BOTETOURT – Rumors that the two historic buildings at Greenfield would be moved this week apparently prompted Botetourt County officials to issue a press release this afternoon (Wednesday) to quell those rumors.
The news release does affirm the buildings will be moved, and that archaeological investigation concerning possible unmarked graves on the property is continuing.
The news releases says, “At its regular monthly meeting on January 26, the Botetourt County Board of Supervisors offered a reasoned and positive vision of the preservation of the historical resources at the Botetourt Center at Greenfield.
County officials and some citizens have been at odds over moving a former Greenfield Plantation slave quarters and summer kitchen that sit on the site destined to be used for a shell building as an economic development tool.
“After much deliberation, the Board affirmed its decision to relocate two historical structures to a 28-acre preservation area at Greenfield in order to both showcase those buildings along with other historical resources and to promote the economic development for which Greenfield was intended.
“Also, at that meeting, the Board directed staff to move forward with continued archaeological investigations regarding assertions of unmarked graves on the site.
“The Board takes the assertions of an unmarked cemetery seriously,” said Deputy County Administrator David Moorman in the news release. “Staff have been authorized to take the appropriate actions to investigate those assertions and, if validated, to handle the graves with the respect they deserve.”
The news release continues: “In accordance with that direction, on February 2, Botetourt County officials met with concerned citizens to receive information about potential grave sites. The citizens were asked to identify one or more sites that, according to oral histories relayed by Preston family descendants and the descendants of Preston family slaves could contain unidentified slave gravesites.
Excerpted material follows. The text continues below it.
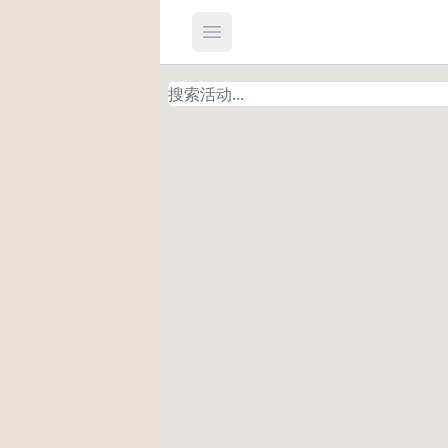
Open main menu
“Archaeologists with Rivanna Archaeological Services of Charlottesville also inspected the site to help identify possible burial sites.
“The County is working with community members and our archaeologists to ensure that no known grave sites will be disturbed during the move,” said Moorman. “We have used the delay afforded to us by the recent inclement weather to move forward on this process.”
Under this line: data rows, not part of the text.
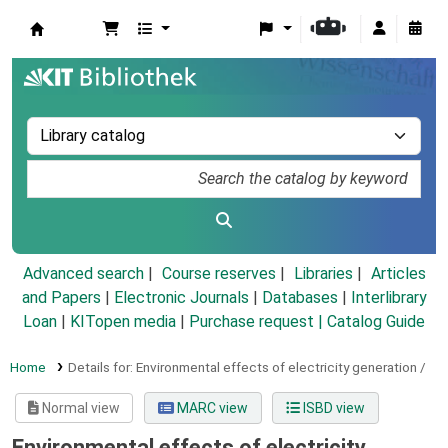
Koha online
Advanced search
Course reserves
Libraries
Articles
and Papers
|
Electronic Journals
|
Databases
|
Interlibrary
Loan
|
KITopen media
|
Purchase request |
Catalog Guide
Home
Details for:
Environmental effects of electricity generation /
Normal view
MARC view
ISBD view
Environmental effects of electricity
“At this time, no specific sites are identified in the oral histories. County officials are currently awaiting a request from community members based on information from an outside archaeological firm regarding what areas they would like to see investigated,” the news release says.
“Moreover, this archaeological work is in addition to the work already completed by the County. When it purchased the Greenfield property in the mid-1990s, the County had a Phase I archaeological investigation made of the entire property. In recent weeks, archaeologists researched and recovered artifacts found around and beneath the structures intended to be moved.
“Today, archaeologists have begun further investigation of the larger site to confirm whether unmarked slave grave sites are present, as oral histories suggest. During this process, work by the contractors hired by the County to move the buildings will continue, as weather permits. No areas subject to investigation by the archaeologists will be disturbed by the moving contractors.
“No date has been set for moving the structures. The scheduling of such a move is dependent on a number of factors, including weather. Furthermore, the County intends to accommodate persons interested in watching the buildings’ move in a manner that is safe and that does not unlawfully obstruct.”